▸ Goal of the exercise:
Check every line of the material below, and show those that contain "also".
- - - -
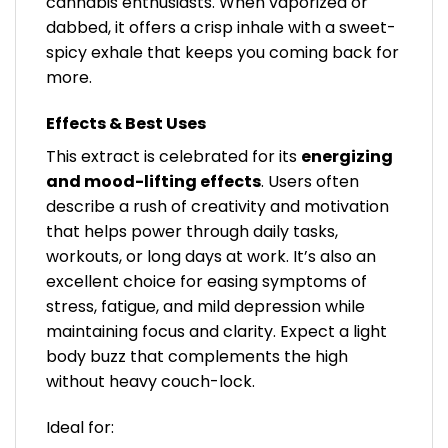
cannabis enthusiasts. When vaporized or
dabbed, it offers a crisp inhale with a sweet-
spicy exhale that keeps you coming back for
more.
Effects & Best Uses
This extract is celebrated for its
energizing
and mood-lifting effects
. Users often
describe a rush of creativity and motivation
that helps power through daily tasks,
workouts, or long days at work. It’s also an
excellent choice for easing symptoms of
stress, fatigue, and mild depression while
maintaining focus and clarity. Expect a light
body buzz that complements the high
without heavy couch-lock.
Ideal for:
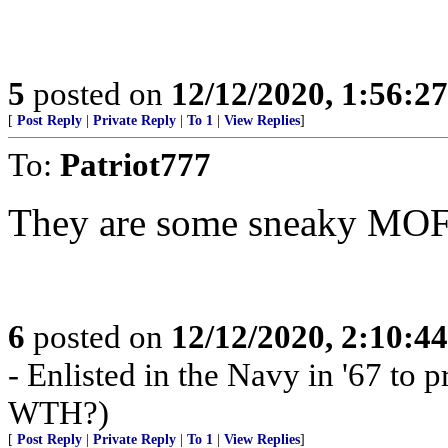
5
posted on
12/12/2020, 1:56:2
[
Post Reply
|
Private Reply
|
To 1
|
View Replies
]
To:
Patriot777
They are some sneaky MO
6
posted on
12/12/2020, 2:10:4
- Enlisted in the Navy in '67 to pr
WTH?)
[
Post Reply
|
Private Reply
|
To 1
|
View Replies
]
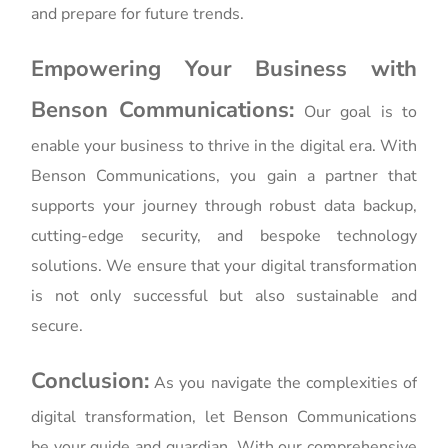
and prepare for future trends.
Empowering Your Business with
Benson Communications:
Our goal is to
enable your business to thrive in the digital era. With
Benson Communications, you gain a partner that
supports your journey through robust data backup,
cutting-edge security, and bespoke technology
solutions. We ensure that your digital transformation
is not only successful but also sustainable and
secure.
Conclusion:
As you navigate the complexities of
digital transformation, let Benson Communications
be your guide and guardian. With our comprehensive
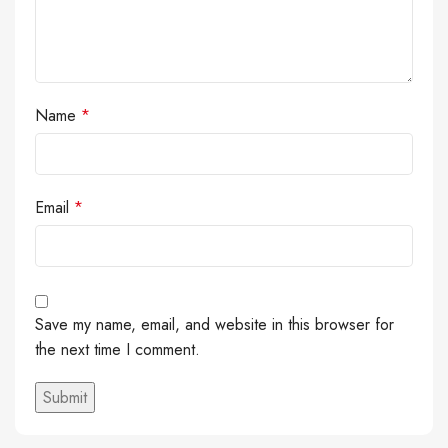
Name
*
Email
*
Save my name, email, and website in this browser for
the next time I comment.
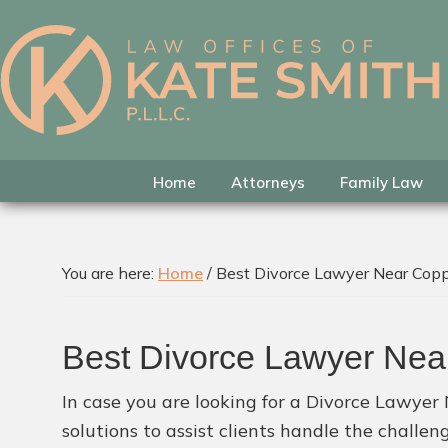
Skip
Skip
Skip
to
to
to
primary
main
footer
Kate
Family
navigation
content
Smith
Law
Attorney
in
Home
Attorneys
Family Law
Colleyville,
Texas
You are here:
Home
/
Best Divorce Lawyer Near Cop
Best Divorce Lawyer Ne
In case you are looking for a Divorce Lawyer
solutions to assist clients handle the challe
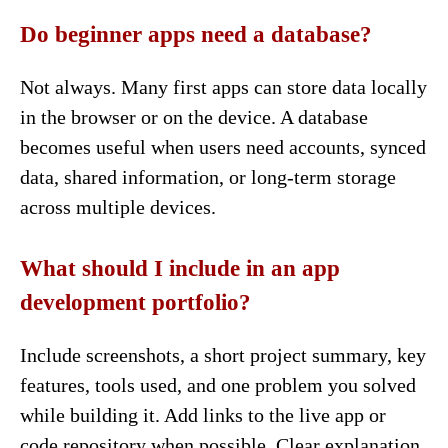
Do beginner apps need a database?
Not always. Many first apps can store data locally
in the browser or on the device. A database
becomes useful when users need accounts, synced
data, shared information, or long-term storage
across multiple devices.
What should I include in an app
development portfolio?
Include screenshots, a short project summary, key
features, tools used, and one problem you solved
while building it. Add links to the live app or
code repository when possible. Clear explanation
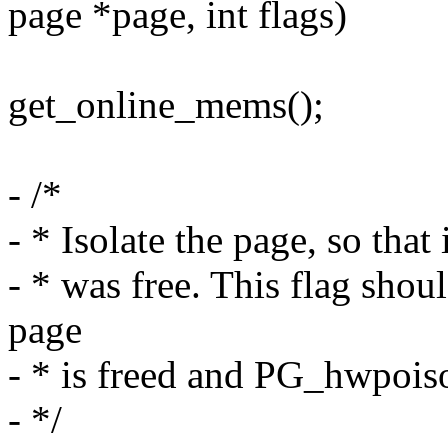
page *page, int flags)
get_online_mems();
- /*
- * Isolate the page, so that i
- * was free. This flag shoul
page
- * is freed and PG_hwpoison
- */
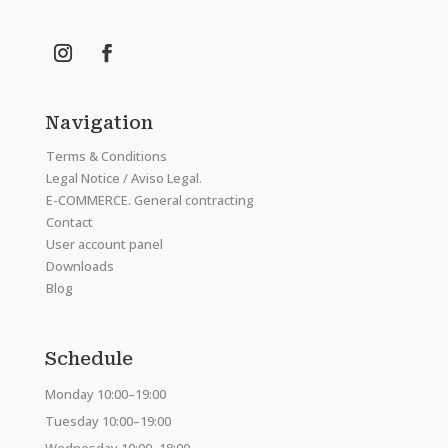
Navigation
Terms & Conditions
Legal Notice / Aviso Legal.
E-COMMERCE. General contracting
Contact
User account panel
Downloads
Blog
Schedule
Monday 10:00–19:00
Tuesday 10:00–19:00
- - - -
▸ Final answer:
workouts, or long days at work. It’s also an
is not only successful but also sustainable and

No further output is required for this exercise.